Hi @mgiordy, happy to help. Could you verify the shape of your arrays that you are passing to the plotting function. We’ll review the roc chart function for any errors and get back to you.

Hey, thanks for replying! The dimension is (430,1) :slight_smile:

Hey @mgiordy !

The ROC curve expects a [n, 2] array - A value for positive classification and a value for negative classification.

You most likely want to create a second axis with value 1 - axis_1.

Hey thanks for getting back :slight_smile:
Can it be that it expects a [n,2] array for the prediction and a [n] array with the ground truth? In that case no error is reported, otherwise if I pass the same format to both I get the following error: ValueError: multilabel-indicator format is not supported.

Thanks!

I think for your case the y_true array must be flattened => (430,)

Hey @mgiordy, wanted to check in if this is resolved or if there is anything else that I can do for you.

Thanks,
Ramit

Hey! Yeah now it works :slight_smile:
However, the visualisation on the wandb website is kinda off… The ROC curves had fpr and tpr on the wrong axes (I’ve fixed it, but shouldn’t the software be able to show it by default?), while the PR curve just looks wrong. Please note that sklearn is showing them correctly…

Thanks for letting us know! Could you share a code snippet with a reproduction of the broken PR chart and what you would have expected to see? I can take that information back to our engineering team to have this fixed.

Hey @mgiordy,

I hope you’re doing well. Wanted to check in if you have had a chance to look into the PR chart issue. Looking forward to hearing from you soon.

Thanks,
Ramit

Hi @mgiordy, since we have not heard back from you we are going to close this request.

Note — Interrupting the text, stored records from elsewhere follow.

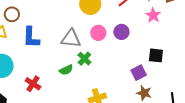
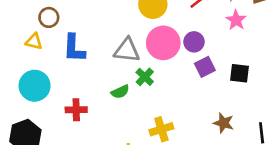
pink circle: (98, 33) -> (163, 43), size x1.6
purple square: (139, 73) -> (205, 67), moved
red cross: (33, 84) -> (76, 110), turned -35

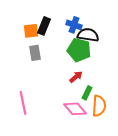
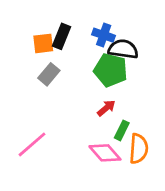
gray rectangle: (35, 53) -> (49, 74), turned 49
pink line: (23, 103) -> (32, 144), turned 60

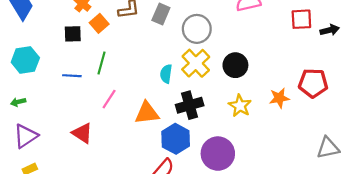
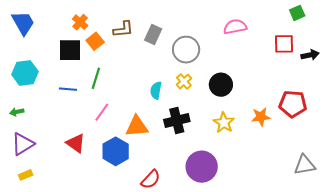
black square: (73, 34) -> (70, 50), size x1.4
yellow cross: (196, 63) -> (184, 82), size x0.6
blue hexagon: (176, 139) -> (116, 151), moved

If you would like to re-open the conversation, please let us know!

Hi Ramit,

Sorry for my late reply!

Running the script on the right is the expected behaviour, on the left what I get from the wandb online interface:

Please find the code snippet to reproduce the problem at the end of this message.
I hope we can sort out the issue :wink:

Best,
Marco

# Importing stuff
import numpy as np

from sklearn.datasets import load_iris
from sklearn.model_selection import train_test_split
from sklearn.metrics import PrecisionRecallDisplay
from sklearn.pipeline import make_pipeline
from sklearn.preprocessing import StandardScaler
from sklearn.svm import LinearSVC

import matplotlib.pyplot as plt

import wandb
wandb_project = "test_proj"
wandb.init(project=wandb_project)

# Loading dataset
X, y = load_iris(return_X_y=True)

# Add noisy features
random_state = np.random.RandomState(0)
n_samples, n_features = X.shape
X = np.concatenate([X, random_state.randn(n_samples, 200 * n_features)], axis=1)

# Limit to the two first classes, and split into training and test
X_train, X_test, y_train, y_test = train_test_split(
    X[y < 2], y[y < 2], test_size=0.5, random_state=random_state
)

# Scaling data and fitting classifier
classifier = make_pipeline(StandardScaler(), LinearSVC(random_state=random_state))
classifier.fit(X_train, y_train)

# Getting the prediction on test set
y_score = classifier.decision_function(X_test)

# Displaying PR curve with matplotlib
display = PrecisionRecallDisplay.from_predictions(y_test, y_score, name="LinearSVC")
_ = display.ax_.set_title("2-class Precision-Recall curve")

# Adding one dimension to the prediction array as discussed
ones = np.ones(y_test.shape)
pred_wandb = np.stack((y_score, ones - y_score), axis=1)
y_test = y_test[:, None]
print("Y test and Y pred dimensions:", y_test.shape, pred_wandb.shape)
# Logging the PR with wandb
wandb.log({"val_pr" : wandb.plot.pr_curve(y_test, pred_wandb, labels=None, classes_to_plot=None)})

plt.show()

Hey Ramit,

Any chance you had a look at this issue? :slight_smile:

Thanks and best!

Marco

Hello!

Any chance you had a look at this issue? :slight_smile:

Best,
Marco

This topic was automatically closed 60 days after the last reply. New replies are no longer allowed.